A slender figure, Isabelle steps forward at the helm. In a voice that struggles to conceal her emotion, this fifties evokes the chaotic affair she had in the summer of 1986 with the accused, whose relationship to women, imbued with great violence, is at the heart of this second day of hearing.

“I was a mail carrier” in Strasbourg, a summer job for this geology student, she recalls. Reiser, who works in the same Post, quickly becomes insistent, she ends up going out with him “out of weakness and to have peace”.

– “Mistake” –

“A mistake, because I still don’t have peace,” says Isabelle, very moved. She is going to live an ordeal with the one she describes as “very skilful for manipulation”, “without sweetness, without tenderness”.

One day when she let him down, preferring to go to the swimming pool with a friend, Reiser, “furious”, ended up finding her, threw her in his car and drove for miles insulting her: “I feel that the situation is very serious (…) I am terrified”.

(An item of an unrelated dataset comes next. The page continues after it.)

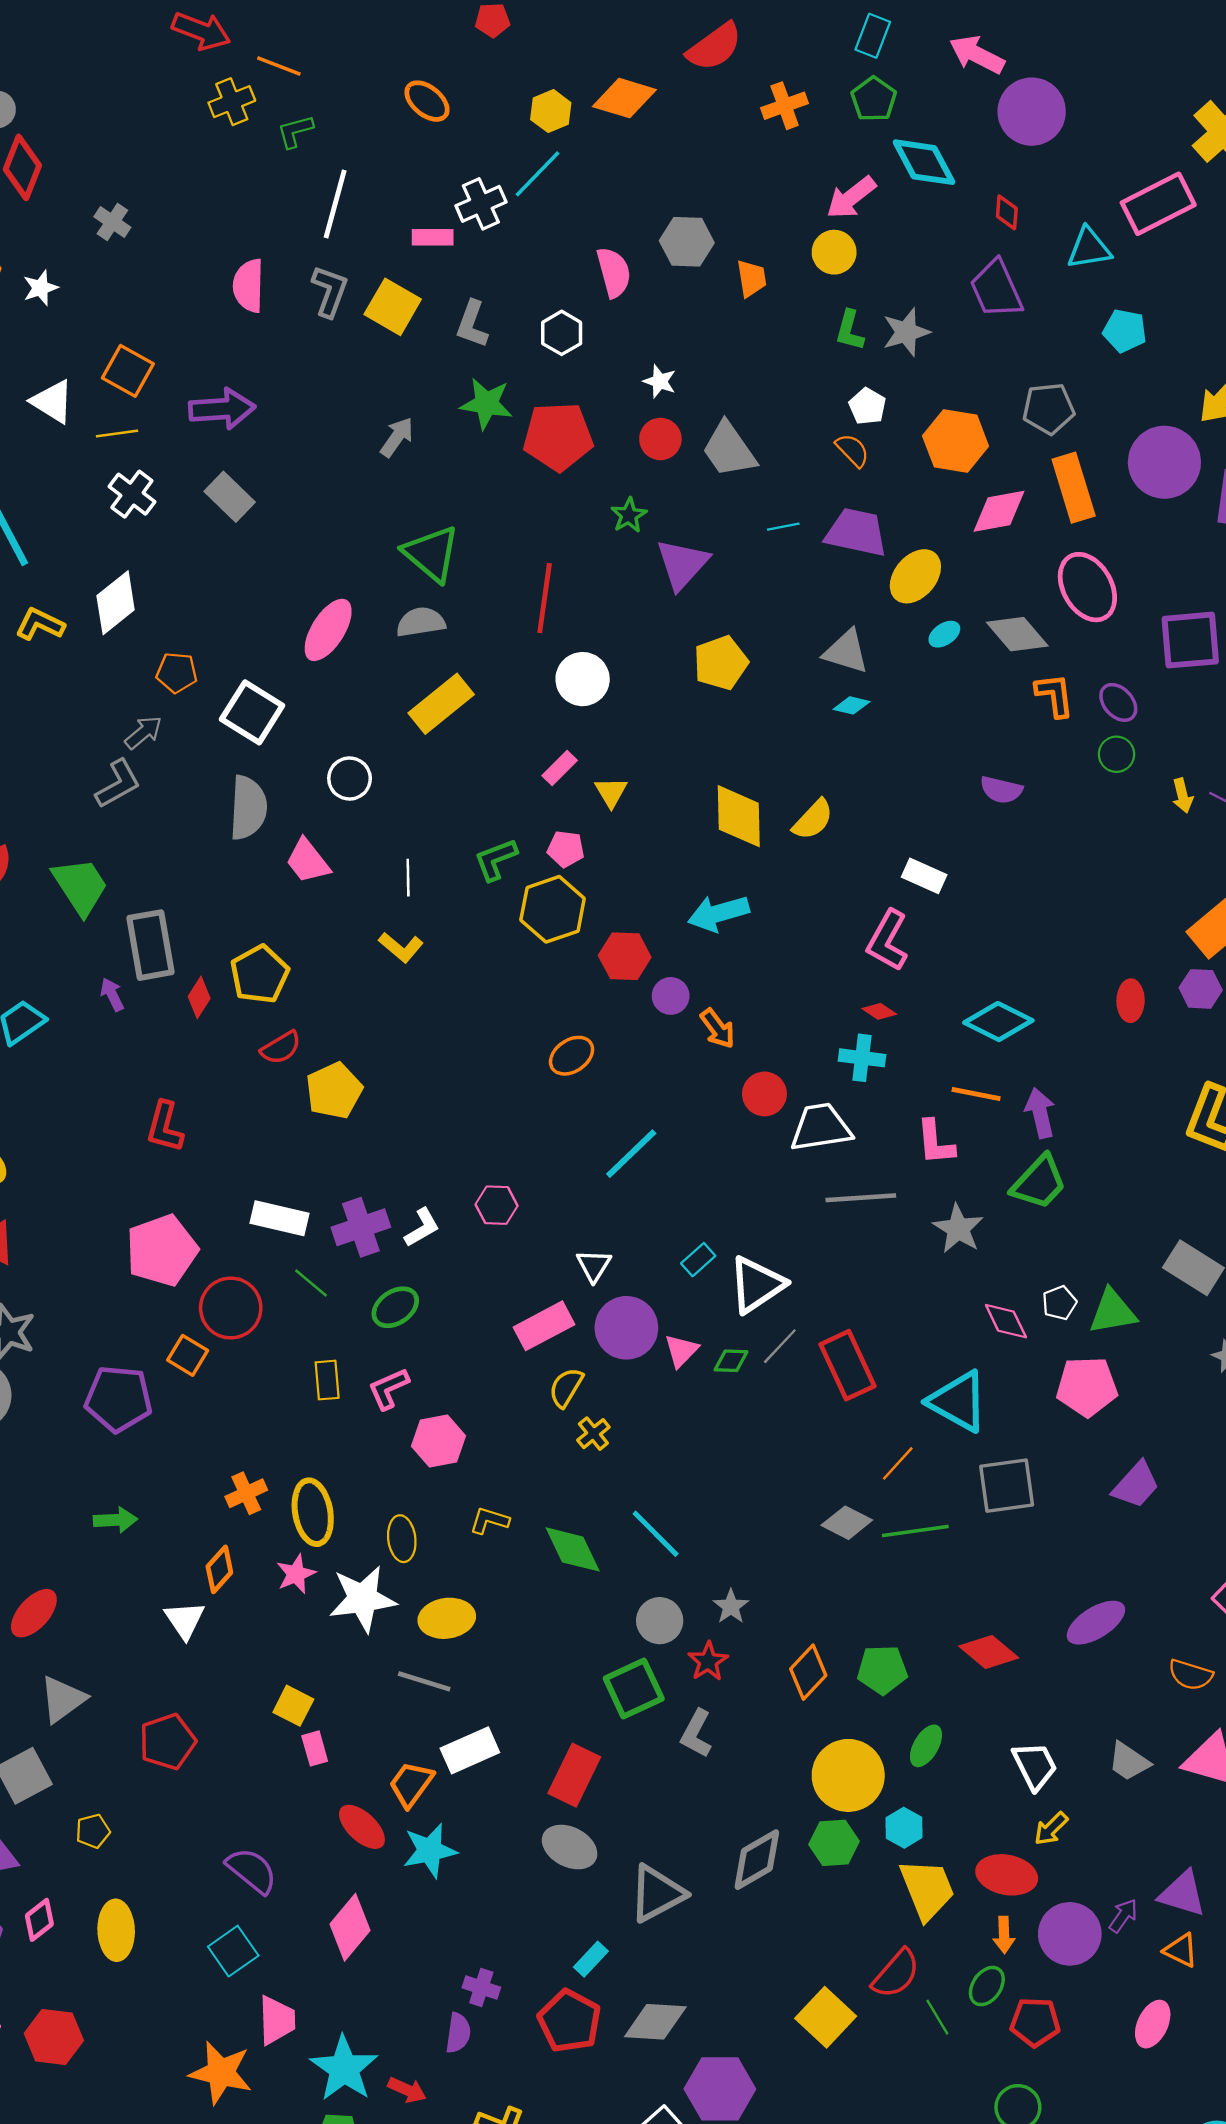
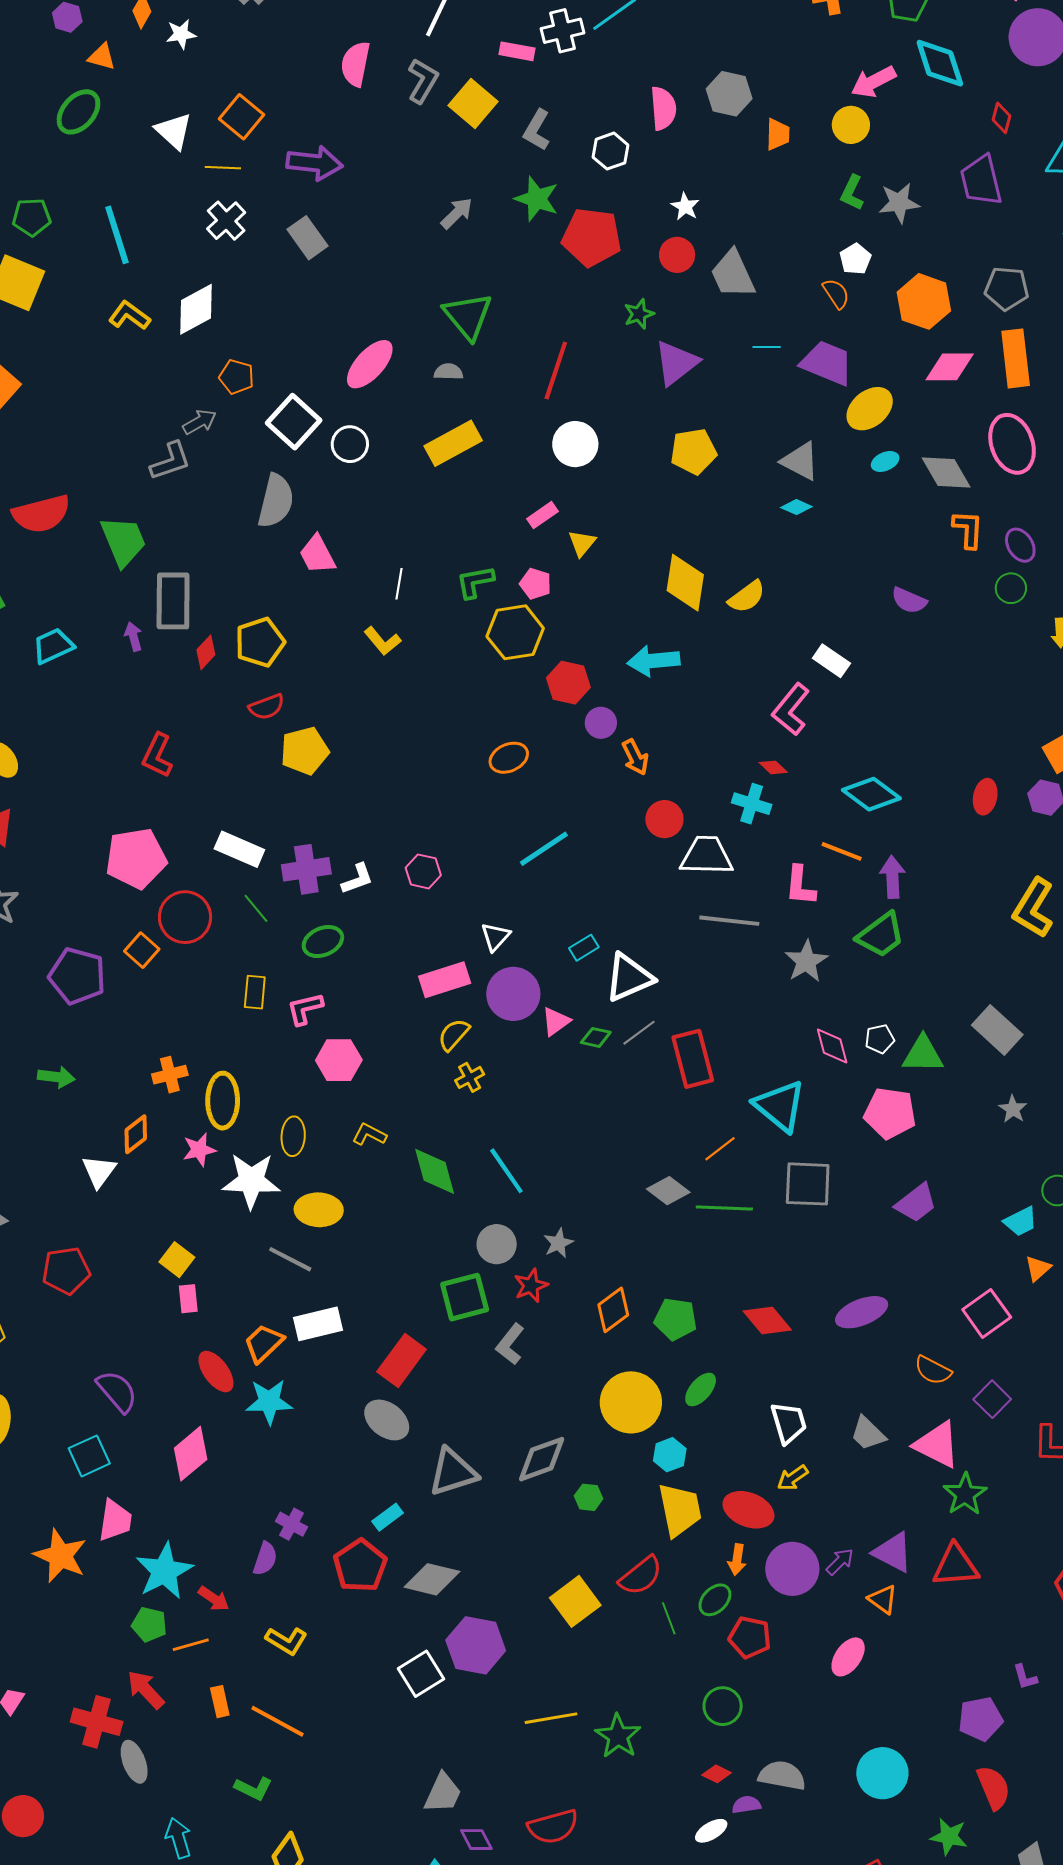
gray semicircle: (421, 622) -> (449, 372), size x0.7
white circle: (350, 779) -> (350, 444), moved
green hexagon: (834, 1843) -> (589, 1497), moved, size x0.7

Arriving in a forest, he “throws her to the ground”, “kicks her in the stomach (…) I was afraid that he would strangle me”, confides Isabelle, while a few meters from there, Reiser, impassive, stares at her from the dock.

The violence and insults will continue until nightfall, before Reiser decides to return home with her. Isabelle tries to escape through the window but he notices: “he squeezed my neck (…) I wanted to leave without being killed”.

She will end up fleeing with the help of her brother and will go to Brest, where Reiser will go to harass her “for a long time”. Before giving up, not without having sent her bouquets, clothes or fiery letters every day for a year…

“He did not kill me, I was lucky”, breathes the one who says “to have been afraid for ten years”.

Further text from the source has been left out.